(EXERCISE OBJECTIVE)
Word for word, restate the entries below, but exclude the images.

(RECORD EXCERPTS)
==*==

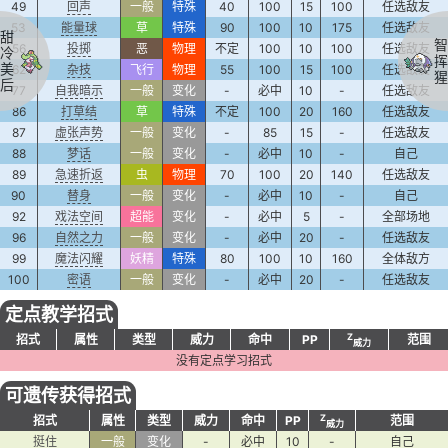
49
回声
一般
特殊
40
100
15
100
任选敌友
53
能量球
草
特殊
90
100
10
175
任选敌友
甜
智
56
投掷
恶
物理
不定
100
10
100
任选敌友
冷
挥
美
62
杂技
飞行
物理
55
100
15
100
任选敌友
猩
后
77
自我暗示
一般
变化
-
必中
10
-
任选敌友
86
打草结
草
特殊
不定
100
20
160
任选敌友
87
虚张声势
一般
变化
-
85
15
-
任选敌友
88
梦话
一般
变化
-
必中
10
-
自己
89
急速折返
虫
物理
70
100
20
140
任选敌友
90
替身
一般
变化
-
必中
10
-
自己
92
戏法空间
超能
变化
-
必中
5
-
全部场地
96
自然之力
一般
变化
-
必中
20
-
任选敌友
99
魔法闪耀
妖精
特殊
80
100
10
160
全体敌方
100
密语
一般
变化
-
必中
20
-
任选敌友
定点教学招式
Z
招式
属性
类型
威力
命中
PP
范围
威力
没有定点学习招式
可遗传获得招式
Z
招式
属性
类型
威力
命中
PP
范围
威力
挺住
一般
变化
-
必中
10
-
自己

==*==

(EXERCISE SOLUTION)
49
回声
一般
特殊
40
100
15
100
任选敌友
53
能量球
草
特殊
90
100
10
175
任选敌友
甜
智
56
投掷
恶
物理
不定
100
10
100
任选敌友
冷
挥
美
62
杂技
飞行
物理
55
100
15
100
任选敌友
猩
后
77
自我暗示
一般
变化
-
必中
10
-
任选敌友
86
打草结
草
特殊
不定
100
20
160
任选敌友
87
虚张声势
一般
变化
-
85
15
-
任选敌友
88
梦话
一般
变化
-
必中
10
-
自己
89
急速折返
虫
物理
70
100
20
140
任选敌友
90
替身
一般
变化
-
必中
10
-
自己
92
戏法空间
超能
变化
-
必中
5
-
全部场地
96
自然之力
一般
变化
-
必中
20
-
任选敌友
99
魔法闪耀
妖精
特殊
80
100
10
160
全体敌方
100
密语
一般
变化
-
必中
20
-
任选敌友
定点教学招式
Z
招式
属性
类型
威力
命中
PP
范围
威力
没有定点学习招式
可遗传获得招式
Z
招式
属性
类型
威力
命中
PP
范围
威力
挺住
一般
变化
-
必中
10
-
自己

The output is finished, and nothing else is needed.